Red Tegus are nice when babies. But all the old ones I see on the web seem to lose their patterns and just become all red and smeared. Black n white don't lose their patterns even when full grown.

Do all reds lose their patterns? Why? Anyone know?


----------



## Tegu_torch (Dec 8, 2017)

I'e said the same thing... my tegu is over a year now and still has his patterns and they are really deep colors and lots of contrast... was hoping to find a female like him because I admit I rarely see Reds with deep contrast even after the first year ... I'll post some pics of mine below... its seem his colors actually get deeper with age... I'll post some of his younger pics also... the top pic of him on my chest there was a ton of son he looks a little lighter but his Reds are really deep...


----------



## Walter1 (Dec 8, 2017)

Tegu_torch said:


> I'e said the same thing... my tegu is over a year now and still has his patterns and they are really deep colors and lots of contrast... was hoping to find a female like him because I admit I rarely see Reds with deep contrast even after the first year ... I'll post some pics of mine below... its seem his colors actually get deeper with age... I'll post some of his younger pics also... the top pic of him on my chest there was a ton of son he looks a little lighter but his Reds are really deep...

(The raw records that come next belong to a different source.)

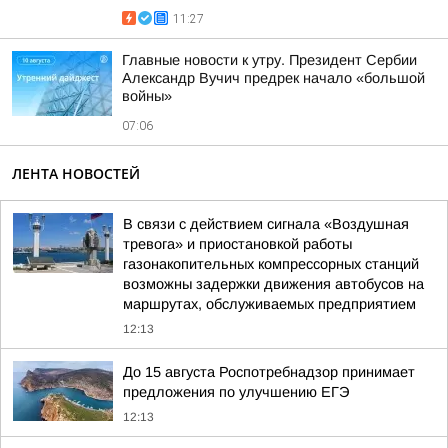
11:27
Главные новости к утру. Президент Сербии
Александр Вучич предрек начало «большой
войны»
07:06
ЛЕНТА НОВОСТЕЙ
В связи с действием сигнала «Воздушная
тревога» и приостановкой работы
газонакопительных компрессорных станций
возможны задержки движения автобусов на
маршрутах, обслуживаемых предприятием
12:13
До 15 августа Роспотребнадзор принимает
предложения по улучшению ЕГЭ
12:13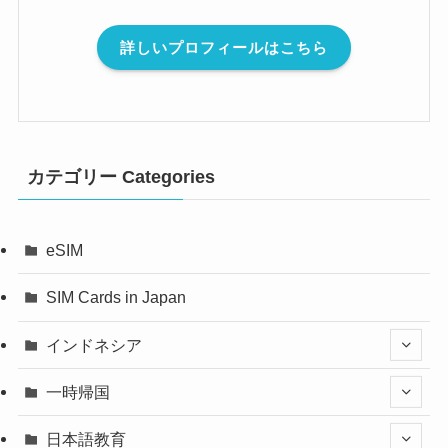
詳しいプロフィールはこちら
カテゴリー Categories
eSIM
SIM Cards in Japan
インドネシア
一時帰国
日本語教育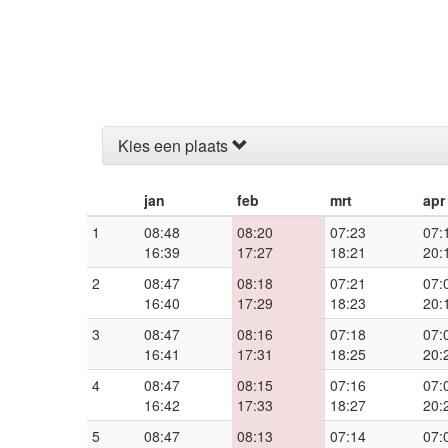
Kies een plaats
jan
feb
mrt
apr
1
08:48
08:20
07:23
07:
16:39
17:27
18:21
20:
2
08:47
08:18
07:21
07:
16:40
17:29
18:23
20:
3
08:47
08:16
07:18
07:
16:41
17:31
18:25
20:
4
08:47
08:15
07:16
07:
16:42
17:33
18:27
20:
5
08:47
08:13
07:14
07: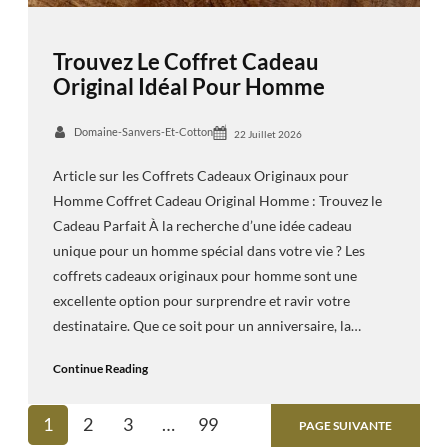
Trouvez Le Coffret Cadeau
Original Idéal Pour Homme
Domaine-Sanvers-Et-Cotton
22 Juillet 2026
Article sur les Coffrets Cadeaux Originaux pour
Homme Coffret Cadeau Original Homme : Trouvez le
Cadeau Parfait À la recherche d’une idée cadeau
unique pour un homme spécial dans votre vie ? Les
coffrets cadeaux originaux pour homme sont une
excellente option pour surprendre et ravir votre
destinataire. Que ce soit pour un anniversaire, la…
Continue Reading
1
2
3
…
99
PAGE SUIVANTE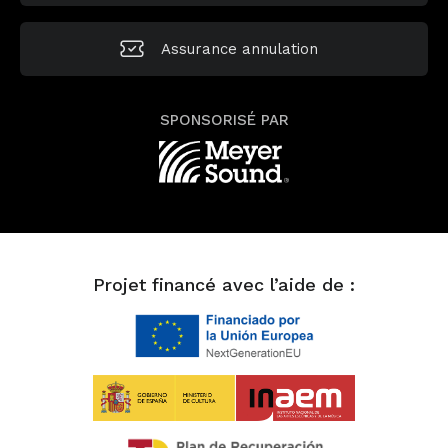
Assurance annulation
SPONSORISÉ PAR
Projet financé avec l’aide de :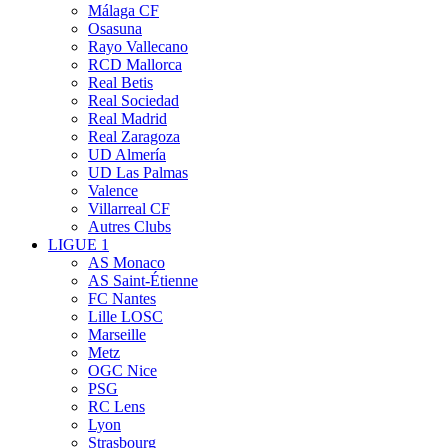
Málaga CF
Osasuna
Rayo Vallecano
RCD Mallorca
Real Betis
Real Sociedad
Real Madrid
Real Zaragoza
UD Almería
UD Las Palmas
Valence
Villarreal CF
Autres Clubs
LIGUE 1
AS Monaco
AS Saint-Étienne
FC Nantes
Lille LOSC
Marseille
Metz
OGC Nice
PSG
RC Lens
Lyon
Strasbourg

 I know very little about reds. Of all that I've seen, though, live and photos, hatchlings are patterned, and adults are not. Maybe not all. I don't know. Is it possible that yours is a hybrid? I ask because it has partly a black and white look to it.


----------



## Tegu_torch (Dec 8, 2017)

Walter1 said:


> I know very little about reds. Of all that I've seen, though, live and photos, hatchlings are patterned, and adults are not. Maybe not all. I don't know. Is it possible that yours is a hybrid? I ask because it has partly a black and white look to it.






I assumed the same his side black bar is really a deep black ... most reds have a red hue in the black side bars but Torches is completely black he almost favors the pink panthers color pattern at times when he is in shed his Reds really lighten up... the guy I had gotten him from didn' really knw much he specialized in snakes he claims he took them off the hands of a friend of his and sold him to me for 200 I got the feeling the clutch was accidental... and i couldnt really tell how amazing his colors would be... neither did they if they did they definitely could have charged way more like in the 500 range... I wish I had bought two...


----------



## Walter1 (Dec 8, 2017)

Tegu_torch said:


> I assumed the same his side black bar is really a deep black ... most reds have a red hue in the black side bars but Torches is completely black he almost favors the pink panthers color pattern at times when he is in shed his Reds really lighten up... the guy I had gotten him from didn' really knw much he specialized in snakes he claims he took them off the hands of a friend of his and sold him to me for 200 I got the feeling the clutch was accidental... and i couldnt really tell how amazing his colors would be... neither did they if they did they definitely could have charged way more like in the 500 range... I wish I had bought two...


Yup. a good mix of color and pattern.


----------



## Zyn (Dec 8, 2017)

He's still pretty small I'd give it a while more but I'd look at tegu nations photos his looks like that with high contrast


----------



## Tegu_torch (Dec 9, 2017)

Zyn said:


> He's still pretty small I'd give it a while more but I'd look at tegu nations photos his looks like that with high contrast




Tegu nation are they on instagram? I may already follow him..


----------